**Problem to work on**
Restate the data below word for word. Skip any images it contains.

(Stored data entries)
------

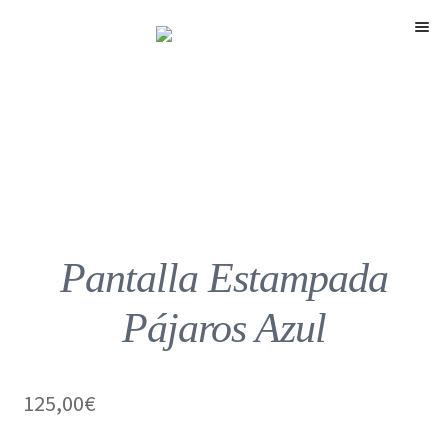
Menú
Pantalla Estampada
Pájaros Azul
125,00
€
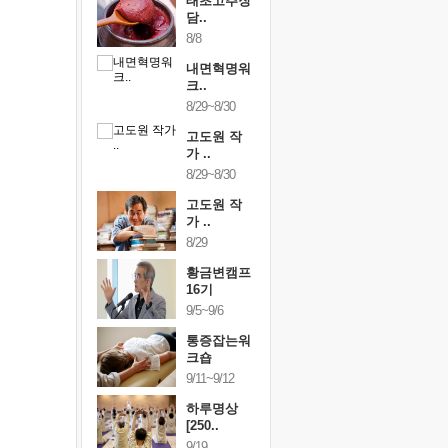
행복한가족
태초고추장
행복한가
여행
담..
여행
24~9/26
8/8
9/24~9/26
건강명상법
내면혁명워
건강명상
..
크..
스..
/9~10/10
8/29~8/30
10/9~10/10
내면혁명워
고도원 작
내면혁명
..
가 ..
크..
/17~10/18
8/29~8/30
10/17~10/18
황금변캠프
고도원 작
황금변캠
7기
가 ..
17기
/30~10/31
8/29
10/30~10/31
통증잡는워
황금변캠프
통증잡는
크숍
16기
크숍
/7~11/8
9/5~9/6
11/7~11/8
내면혁명워
통증잡는워
내면혁명
..
크숍
크..
/12~12/13
9/11~9/12
12/12~12/13
하루명상
[250..
9/19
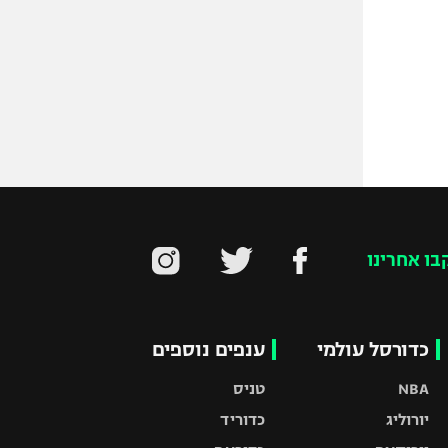
בו אחרינו
כדורסל עולמי
ענפים נוספים
NBA
טניס
יורוליג
כדוריד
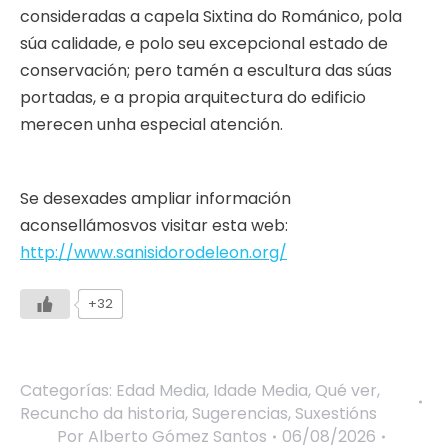
consideradas a capela Sixtina do Románico, pola
súa calidade, e polo seu excepcional estado de
conservación; pero tamén a escultura das súas
portadas, e a propia arquitectura do edificio
merecen unha especial atención.
Se desexades ampliar información
aconsellámosvos visitar esta web:
http://www.sanisidorodeleon.org/
+32
Categorías:
Edad Media
,
Idade Media
,
Qué ver
,
Recuncho da historia
,
Sugerencias
,
Suxestións
Por
Alberto Gómez Santos
06/08/2026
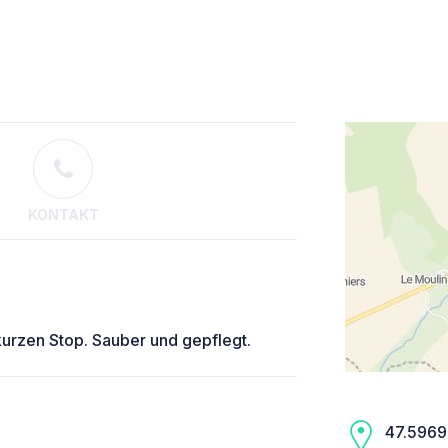
KONTAKT
 kurzen Stop. Sauber und gepflegt.
47.5969,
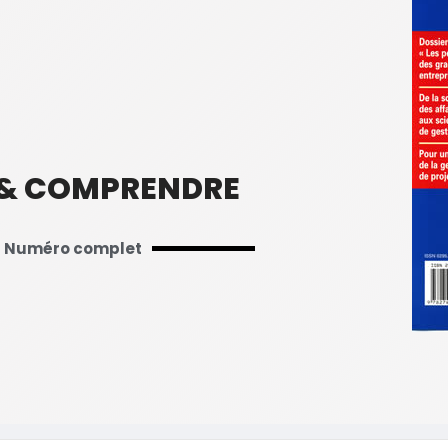
 & COMPRENDRE
Numéro complet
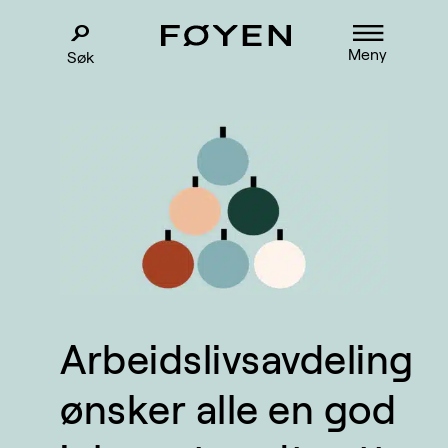
Meny
Søk
Arbeidslivsavdeling
ønsker alle en god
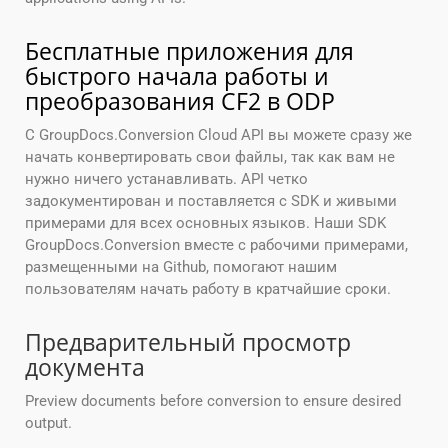
Бесплатные приложения для
быстрого начала работы и
преобразования CF2 в ODP
С GroupDocs.Conversion Cloud API вы можете сразу же
начать конвертировать свои файлы, так как вам не
нужно ничего устанавливать. API четко
задокументирован и поставляется с SDK и живыми
примерами для всех основных языков. Наши SDK
GroupDocs.Conversion вместе с рабочими примерами,
размещенными на Github, помогают нашим
пользователям начать работу в кратчайшие сроки.
Предварительный просмотр
документа
Preview documents before conversion to ensure desired
output.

------

**Solution**
Menú
Pantalla Estampada
Pájaros Azul
125,00
€
행복한가족
태초고추장
행복한가
여행
담..
여행
24~9/26
8/8
9/24~9/26
건강명상법
내면혁명워
건강명상
..
크..
스..
/9~10/10
8/29~8/30
10/9~10/10
내면혁명워
고도원 작
내면혁명
..
가 ..
크..
/17~10/18
8/29~8/30
10/17~10/18
황금변캠프
고도원 작
황금변캠
7기
가 ..
17기
/30~10/31
8/29
10/30~10/31
통증잡는워
황금변캠프
통증잡는
크숍
16기
크숍
/7~11/8
9/5~9/6
11/7~11/8
내면혁명워
통증잡는워
내면혁명
..
크숍
크..
/12~12/13
9/11~9/12
12/12~12/13
하루명상
[250..
9/19
בו אחרינו
כדורסל עולמי
ענפים נוספים
NBA
טניס
יורוליג
כדוריד
consideradas a capela Sixtina do Románico, pola
súa calidade, e polo seu excepcional estado de
conservación; pero tamén a escultura das súas
portadas, e a propia arquitectura do edificio
merecen unha especial atención.
Se desexades ampliar información
aconsellámosvos visitar esta web:
http://www.sanisidorodeleon.org/
+32
Categorías:
Edad Media
,
Idade Media
,
Qué ver
,
Recuncho da historia
,
Sugerencias
,
Suxestións
Por
Alberto Gómez Santos
06/08/2026
KONTAKT
 kurzen Stop. Sauber und gepflegt.
47.5969,
 & COMPRENDRE
Numéro complet
Meny
Søk
Arbeidslivsavdeling
ønsker alle en god
Бесплатные приложения для
быстрого начала работы и
преобразования CF2 в ODP
С GroupDocs.Conversion Cloud API вы можете сразу же
начать конвертировать свои файлы, так как вам не
нужно ничего устанавливать. API четко
задокументирован и поставляется с SDK и живыми
примерами для всех основных языков. Наши SDK
GroupDocs.Conversion вместе с рабочими примерами,
размещенными на Github, помогают нашим
пользователям начать работу в кратчайшие сроки.
Предварительный просмотр
документа
Preview documents before conversion to ensure desired
output.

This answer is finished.